** Opening Exercise data block **
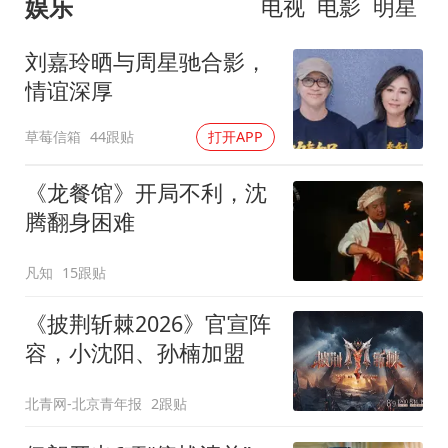
娱乐
电视
电影
明星
刘嘉玲晒与周星驰合影，
情谊深厚
草莓信箱
44跟贴
打开APP
《龙餐馆》开局不利，沈
腾翻身困难
凡知
15跟贴
《披荆斩棘2026》官宣阵
容，小沈阳、孙楠加盟
北青网-北京青年报
2跟贴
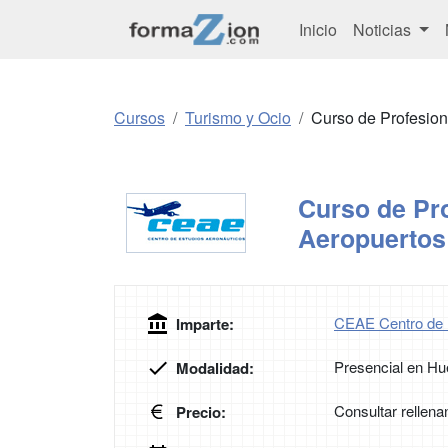
Inicio
Noticias
Cursos
Turismo y Ocio
Curso de Profesio
Curso de Pro
Aeropuerto
CEAE Centro de 
Imparte:
Presencial en Hu
Modalidad:
Consultar rellena
Precio:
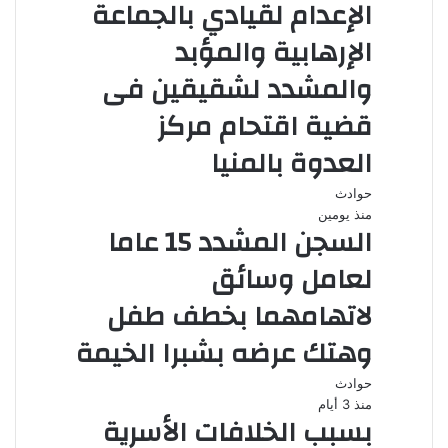
الإعدام لقيادي بالجماعة
الإرهابية والمؤبد
والمشدد لشقيقين فى
قضية اقتحام مركز
العدوة بالمنيا
حوادث
منذ يومين
السجن المشدد 15 عاما
لعامل وسائق
لاتهامهما بخطف طفل
وهتك عرضه بشبرا الخيمة
حوادث
منذ 3 أيام
بسبب الخلافات الأسرية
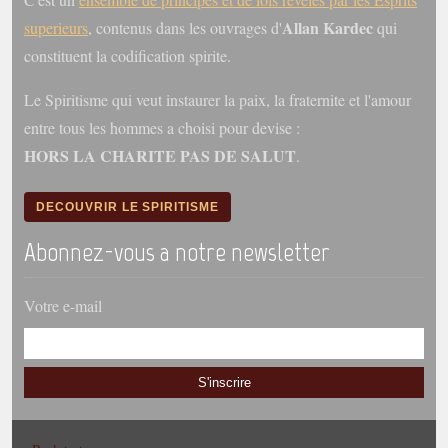
Allan Kardec
superieurs
, contenus dans les ouvrages d'
qui
constituent la codification spirite.
Le Spiritisme qui veut instaurer la paix, la fraternite et l'amour
entre tous les hommes a choisi pour devise :
HORS LA CHARITE PAS DE SALUT
.
DECOUVRIR LE SPIRITISME
Abonnez-vous a notre newsletter
Votre e-mail
S'inscrire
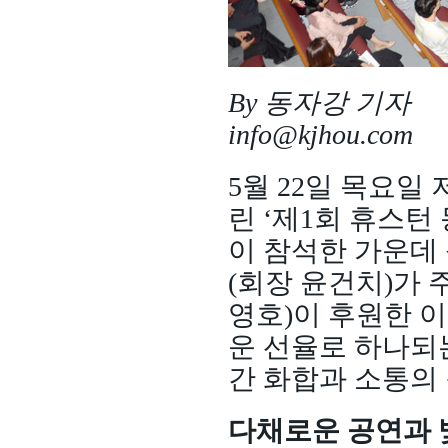
By 동자강 기자
info@kjhou.com
5월 22일 목요일 
린 ‘제1회 휴스턴
이 참석한 가운데
(회장 윤건치)가
영호)이 후원한 
운 선율로 하나되
간 화합과 소통의
다채로운 공연과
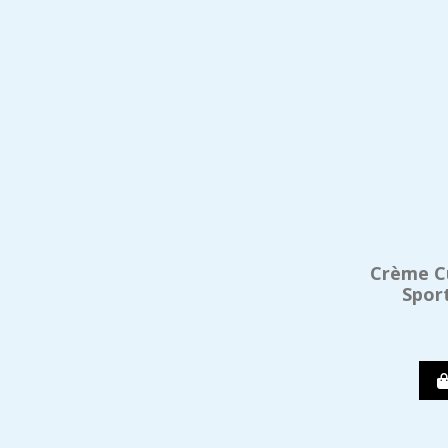
Crème Cu
Spor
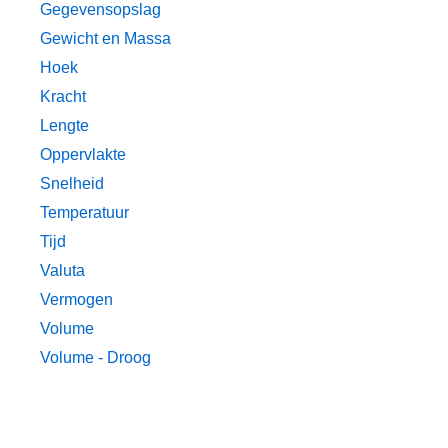
Gegevensopslag
Gewicht en Massa
Hoek
Kracht
Lengte
Oppervlakte
Snelheid
Temperatuur
Tijd
Valuta
Vermogen
Volume
Volume - Droog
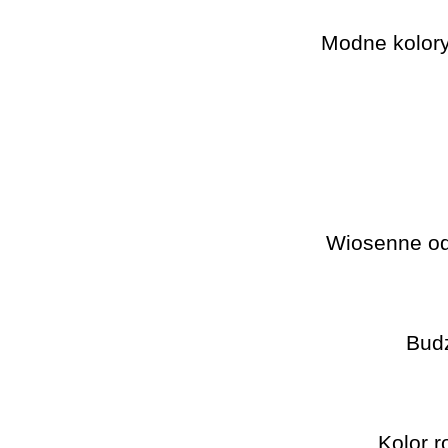
Modne kolory 
Wiosenne od
Bud
Kolor 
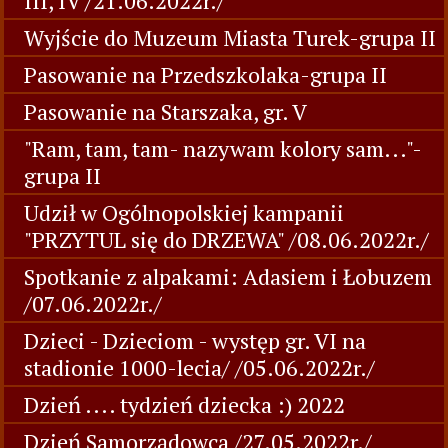
III, IV /21.06.2022r./
Wyjście do Muzeum Miasta Turek-grupa II
Pasowanie na Przedszkolaka-grupa II
Pasowanie na Starszaka, gr. V
"Ram, tam, tam- nazywam kolory sam..."-
grupa II
Udził w Ogólnopolskiej kampanii
"PRZYTUL się do DRZEWA" /08.06.2022r./
Spotkanie z alpakami: Adasiem i Łobuzem
/07.06.2022r./
Dzieci - Dzieciom - występ gr. VI na
stadionie 1000-lecia/ /05.06.2022r./
Dzień .... tydzień dziecka :) 2022
Dzień Samorządowca /27.05.2022r./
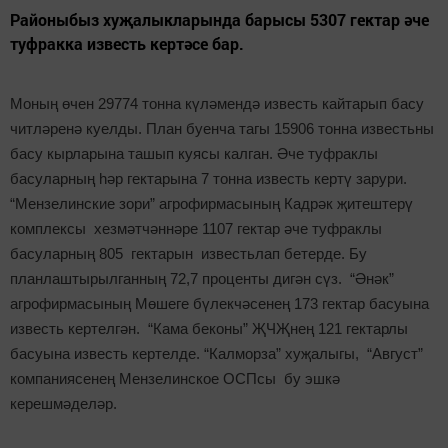
Районыбыз хуҗалыкларында барысы 5307 гектар әче
туфракка известь кертәсе бар.
Моның өчен 29774 тонна күләмендә известь кайтарып басу
читләренә куелды. План буенча тагы 15906 тонна известьны
басу кырларына ташып куясы калган. Әче туфраклы
басуларның һәр гектарына 7 тонна известь кертү зарури.
“Мензелинские зори” агрофирмасының Кадрәк җитештерү
комплексы хезмәтчәннәре 1107 гектар әче туфраклы
басуларның 805 гектарын известьлап бетерде. Бу
планлаштырылганның 72,7 проценты дигән сүз. “Әнәк”
агрофирмасының Мөшеге бүлекчәсенең 173 гектар басуына
известь кертелгән. “Кама беконы” ҖЧҖнең 121 гектарлы
басуына известь кертелде. “Калморза” хуҗалыгы, “Август”
компаниясенең Мензелинское ОСПсы бу эшкә
керешмәделәр.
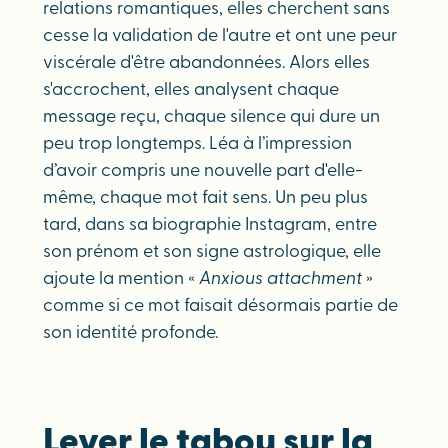
relations romantiques, elles cherchent sans
cesse la validation de l'autre et ont une peur
viscérale d'être abandonnées. Alors elles
s'accrochent, elles analysent chaque
message reçu, chaque silence qui dure un
peu trop longtemps. Léa à l’impression
d’avoir compris une nouvelle part d'elle-
même, chaque mot fait sens. Un peu plus
tard, dans sa biographie Instagram, entre
son prénom et son signe astrologique, elle
ajoute la mention «
Anxious attachment
»
comme si ce mot faisait désormais partie de
son identité profonde.
Lever le tabou sur la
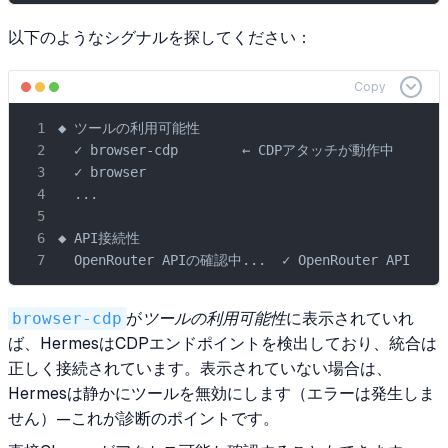
以下のようなシグナルを探してください：
Copy
◆ ツールの利用可能性

  ✓ browser-cdp        ← CDPアタッチが動作中

  ✓ browser

  ...

◆ API接続性

  OpenRouter APIの確認中...  ✓ OpenRouter API
browser-cdp
が
ツールの利用可能性
に表示されていれ
ば、HermesはCDPエンドポイントを検出しており、統合は
正しく接続されています。表示されていない場合は、
Hermesは静かにツールを無効にします（エラーは発生しま
せん）—これが診断のポイントです。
** Closing Exercise data block **
*Work to be completed:*
Transcribe each of the records above precisely, with no pictures in the copy.

*Result of this exercise:*
娱乐
电视
电影
明星
刘嘉玲晒与周星驰合影，
情谊深厚
草莓信箱
44跟贴
打开APP
《龙餐馆》开局不利，沈
腾翻身困难
凡知
15跟贴
《披荆斩棘2026》官宣阵
容，小沈阳、孙楠加盟
北青网-北京青年报
2跟贴
Inicio
Noticias
Cursos
Turismo y Ocio
Curso de Profesio
Curso de Pro
Aeropuerto
CEAE Centro de 
Imparte:
Presencial en Hu
Modalidad:
Consultar rellena
Precio:
الإعدام لقيادي بالجماعة
الإرهابية والمؤبد
والمشدد لشقيقين فى
قضية اقتحام مركز
العدوة بالمنيا
حوادث
منذ يومين
السجن المشدد 15 عاما
لعامل وسائق
لاتهامهما بخطف طفل
وهتك عرضه بشبرا الخيمة
حوادث
منذ 3 أيام
بسبب الخلافات الأسرية
Allan Kardec
superieurs
, contenus dans les ouvrages d'
qui
constituent la codification spirite.
Le Spiritisme qui veut instaurer la paix, la fraternite et l'amour
entre tous les hommes a choisi pour devise :
HORS LA CHARITE PAS DE SALUT
.
DECOUVRIR LE SPIRITISME
Abonnez-vous a notre newsletter
Votre e-mail
S'inscrire
By 동자강 기자
info@kjhou.com
5월 22일 목요일 
린 ‘제1회 휴스턴
이 참석한 가운데
(회장 윤건치)가
영호)이 후원한 
운 선율로 하나되
간 화합과 소통의
다채로운 공연과
Crème Cu
Spor
Gegevensopslag
Gewicht en Massa
Hoek
Kracht
Lengte
Oppervlakte
Snelheid
Temperatuur
Tijd
Valuta
Vermogen
Volume
Volume - Droog
Modne kolory 
Wiosenne od
Bud
Kolor 
III, IV /21.06.2022r./
Wyjście do Muzeum Miasta Turek-grupa II
Pasowanie na Przedszkolaka-grupa II
Pasowanie na Starszaka, gr. V
"Ram, tam, tam- nazywam kolory sam..."-
grupa II
Udził w Ogólnopolskiej kampanii
"PRZYTUL się do DRZEWA" /08.06.2022r./
Spotkanie z alpakami: Adasiem i Łobuzem
/07.06.2022r./
Dzieci - Dzieciom - występ gr. VI na
stadionie 1000-lecia/ /05.06.2022r./
Dzień .... tydzień dziecka :) 2022
Dzień Samorządowca /27.05.2022r./
Районыбыз хуҗалыкларында барысы 5307 гектар әче
туфракка известь кертәсе бар.
Моның өчен 29774 тонна күләмендә известь кайтарып басу
читләренә куелды. План буенча тагы 15906 тонна известьны
басу кырларына ташып куясы калган. Әче туфраклы
басуларның һәр гектарына 7 тонна известь кертү зарури.
“Мензелинские зори” агрофирмасының Кадрәк җитештерү
комплексы хезмәтчәннәре 1107 гектар әче туфраклы
басуларның 805 гектарын известьлап бетерде. Бу
планлаштырылганның 72,7 проценты дигән сүз. “Әнәк”
агрофирмасының Мөшеге бүлекчәсенең 173 гектар басуына
известь кертелгән. “Кама беконы” ҖЧҖнең 121 гектарлы
басуына известь кертелде. “Калморза” хуҗалыгы, “Август”
компаниясенең Мензелинское ОСПсы бу эшкә
керешмәделәр.
relations romantiques, elles cherchent sans
cesse la validation de l'autre et ont une peur
viscérale d'être abandonnées. Alors elles
s'accrochent, elles analysent chaque
message reçu, chaque silence qui dure un
peu trop longtemps. Léa à l’impression
d’avoir compris une nouvelle part d'elle-
même, chaque mot fait sens. Un peu plus
tard, dans sa biographie Instagram, entre
son prénom et son signe astrologique, elle
ajoute la mention «
Anxious attachment
»
comme si ce mot faisait désormais partie de
son identité profonde.
Lever le tabou sur la
以下のようなシグナルを探してください：
Copy
◆ ツールの利用可能性

  ✓ browser-cdp        ← CDPアタッチが動作中

  ✓ browser

  ...

◆ API接続性

  OpenRouter APIの確認中...  ✓ OpenRouter API
browser-cdp
が
ツールの利用可能性
に表示されていれ
ば、HermesはCDPエンドポイントを検出しており、統合は
正しく接続されています。表示されていない場合は、
Hermesは静かにツールを無効にします（エラーは発生しま
せん）—これが診断のポイントです。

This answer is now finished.